Professor Neil Turner explains the different types of dialysis treatment available.

So haemodialysis is this treatment which is the original type of dialysis, where it takes blood out of your circulation, puts it through a machine, puts it back into your body having filtered off a lot of the waste materials. It needs to be done usually at least three times a week. Probably takes at least four hours. Although interestingly, some people are deliberately doing much - either much longer treatments, or more frequent treatments, and that seems to make them feel better. Get them up to a better level of performance and, and health. So that, that treatment - as I say - it's been around for a long time, but it's been gradually refined. And many people have lived on dialysis for decades, if they need to do. The other kind of dialysis that came along a bit later is peritoneal dialysis, where you have a tube in your tummy, and you join it to bags of fluid that wash in and out of there, and do the same kind of job of removing waste materials but in a kind of more continuous gradual way than haemodialysis. There are different ways of doing this. In CAPD you put bags in there and change them, several times a day. Many people now have an overnight machine that automatically does the exchanges for them during the night. And peritoneal dialysis is a really good treatment for young people, or for people who want to travel, or for people who, for whom going to a renal unit three times a week to do dialysis is a, a burden. Which is actually almost everybody [laugh]. One of the difficulties with peritoneal dialysis is that it doesn't - it doesn't seem to give people decades of treatment in the same way as haemodialysis does. But it's a particularly good treatment for people who are heading towards a transplant, or between two treatments, and so on. And it's a treatment that many people with Alport syndrome would want to have at some time.

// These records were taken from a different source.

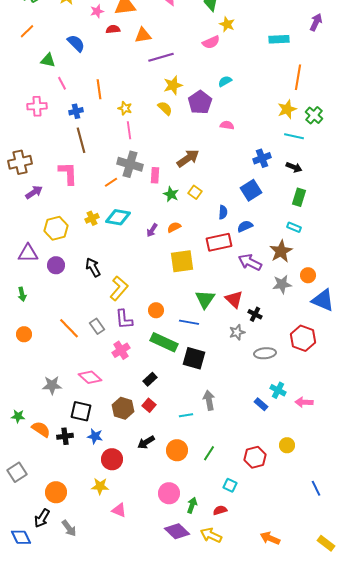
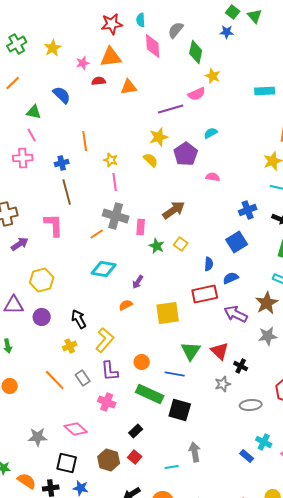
purple line: (161, 57) -> (171, 109), moved
pink line: (62, 83) -> (32, 135), moved
yellow cross: (92, 218) -> (70, 346), moved
orange semicircle: (174, 227) -> (126, 305), moved
pink cross: (121, 350) -> (107, 402), turned -36

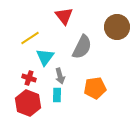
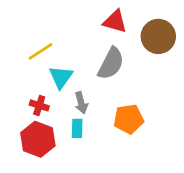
red triangle: (64, 16) -> (115, 22), moved, turned -36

Professor Neil Turner says that having a healthy lifestyle and diet is important for people with kidney disease.

Just in very broad principles, people with kidney disease, they're going to face a lifetime of having kidney disease. And some of the problems are going to be related to their kidneys, but we know that patients with kidney disease are also more likely to get heart disease. Perhaps because of the high blood pressure, and so on. So the general advice about eating healthy and living healthy is particularly important to patients with kidney disease. So early in kidney disease, the best advice is just to follow good healthy living and eating advice. There aren't any particular restrictions that you should be placing on kidney patients at that time, with just two exceptions. So, one is - and it's not really an exception - it's particularly important for kidney patients not to eat too much salt. Because it your kidney function isn't as good, your kidneys struggle to get rid of it, and it causes high blood pressure. But actually that's general advice to the population. It's maybe, it's maybe just more important that kidney patients should follow it. There's a lot of talk on the internet and everywhere about what you should do with protein. And in the past we used to recommend that people should restrict the amount of protein they eat, and eat low protein diets. We've actually gone off that quite a lot, because with modern treatments for blood pressure and ACE inhibitors, it looks like diet makes very little, if any - or low protein makes very little, if any, difference to what happens. And there's a real risk that people on very low protein diets actually end up malnourished and ill. So we've, we've moved away from that. On the other hand, you should definitely avoid very high protein intake. And that's not often a problem with normal diets in the UK. Maybe it's more of an issue in North America, where you're having moose steaks three times a day. But it does, it - it does arise with people going to the gym, and being told to take protein supplements for sport and so on. Patients with kidney disease should not do that. That's the only other specific bit of advice, beyond healthy living.